In gepflegter Aufmachung kommt ein kleines Büchlein älterer Provenienz aus der Reihe Lilienfeldiana daher. Nicht nur die einnehmende Aufmachung, auch der Text bietet einen ungewohnten Reiz: Handelt es sich bei den veröffentlichten Texten dieser Reihe doch um kurze Romane, Novellen oder Essays, die, vor langen Jahren geschrieben, hier Wiederaufnahme finden.
Herbert Schlüter hat den Text zum vorliegenden Roman bereits 1933 kurz vor seiner Emigration aus Nazideutschland verfasst und 1947 erstmals veröffentlicht. Er gehörte zum Kreis der „Jüngsten Deutschlands“, einer in den Roaring Twenties als Avantgarde auftretenden Künstlerbewegung, zu der auch Weggenossen wie Klaus Mann gehörten.
Zunächst meint man, den Text des Romans in der Nachfolge Fontanes einordnen zu wollen. Zu schön sind die Landschaftsbeschreibungen der märkischen Güter und der Lebensart ihrer Bewohner.
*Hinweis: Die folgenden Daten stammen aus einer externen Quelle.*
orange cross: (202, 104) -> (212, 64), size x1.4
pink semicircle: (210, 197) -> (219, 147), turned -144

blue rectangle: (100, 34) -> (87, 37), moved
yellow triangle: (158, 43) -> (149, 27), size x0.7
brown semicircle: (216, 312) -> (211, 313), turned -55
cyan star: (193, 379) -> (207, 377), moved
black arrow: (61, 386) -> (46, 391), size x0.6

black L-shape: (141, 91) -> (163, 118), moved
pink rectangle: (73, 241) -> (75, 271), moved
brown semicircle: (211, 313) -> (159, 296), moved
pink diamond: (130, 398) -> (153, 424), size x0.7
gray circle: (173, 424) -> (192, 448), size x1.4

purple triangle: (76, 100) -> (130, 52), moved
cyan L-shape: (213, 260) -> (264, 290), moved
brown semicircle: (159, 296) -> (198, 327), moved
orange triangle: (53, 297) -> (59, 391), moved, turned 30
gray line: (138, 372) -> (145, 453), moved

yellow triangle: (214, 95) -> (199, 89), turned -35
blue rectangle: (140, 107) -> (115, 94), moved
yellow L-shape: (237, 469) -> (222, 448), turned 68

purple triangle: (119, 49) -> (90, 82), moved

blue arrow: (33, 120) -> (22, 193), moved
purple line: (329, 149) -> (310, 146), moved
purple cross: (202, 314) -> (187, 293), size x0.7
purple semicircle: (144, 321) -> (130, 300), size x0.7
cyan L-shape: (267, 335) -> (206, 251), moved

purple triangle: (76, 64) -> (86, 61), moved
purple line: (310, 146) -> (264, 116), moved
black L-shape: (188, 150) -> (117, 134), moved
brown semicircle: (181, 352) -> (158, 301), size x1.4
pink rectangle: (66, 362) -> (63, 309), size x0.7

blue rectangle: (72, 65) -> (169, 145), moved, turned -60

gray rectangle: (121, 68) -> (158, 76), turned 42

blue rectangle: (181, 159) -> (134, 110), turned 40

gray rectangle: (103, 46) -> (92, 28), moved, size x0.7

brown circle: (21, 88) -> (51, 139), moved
Doch geht es um die zwanziger Jahre, als nach dem ersten Weltkrieg die gesellschaftlichen und politischen Verhältnisse einem schnellen Wandel unterworfen waren.
Eine zusammengewürfelte Gesellschaft findet sich auf dem Landgut der etwa dreißigjährigen Victoria in Wolkin im Märkischen ein. Ihr Cousin Peter, der Gärtnervolontär Robert und seine Freundin Isolde gehören zum engen Kreis. Ein Dichter und pensionierte Beamte, die einander in losen verwandtschaftlichen Beziehungen verbunden sind, ergänzen den Reigen der Protagonisten. Anspruchsvolle Unterhaltungen, Bootstouren, Angelausflüge und gesellige Veranstaltungen bilden den Rahmen für eine bewegte Handlung, bei der es um erste und späte Liebe geht, um Verlassenheit, Neugier und Aufbruch. So sind Robert und Isolde ein sehr junges Paar, die eher ältliche Victoria liebt den Dichter Anton Mühsal, einen Bonvivant von unzuverlässigem Charakter, der ihre Liebe überhaupt nicht erwidert. Aus der Perspektive des dreizehnjährigen Peter sieht die Welt verwirrend und anziehend aus. Er hat noch einen naiven und arglosen Blick, mit dem er den verborgenen Gefühlen der Anwesenden nachspürt. Fünf Jahre später blickt er mit geschärfter Wahrnehmung erneut auf die gleiche Gesellschaft und verliert nach und nach seine Illusionen. Verschiedene Liebesbeziehungen, zuerst erblühend und voller Hoffnung, dann kompliziert und vereinzelt tragisch und unerfüllt, geben der Geschichte einen melancholischen Glanz. Selbsttäuschungen und Wahrnehmungsirritationen machen einer nüchternen Realität Platz, die dem Zauber der Jugend weichen muss.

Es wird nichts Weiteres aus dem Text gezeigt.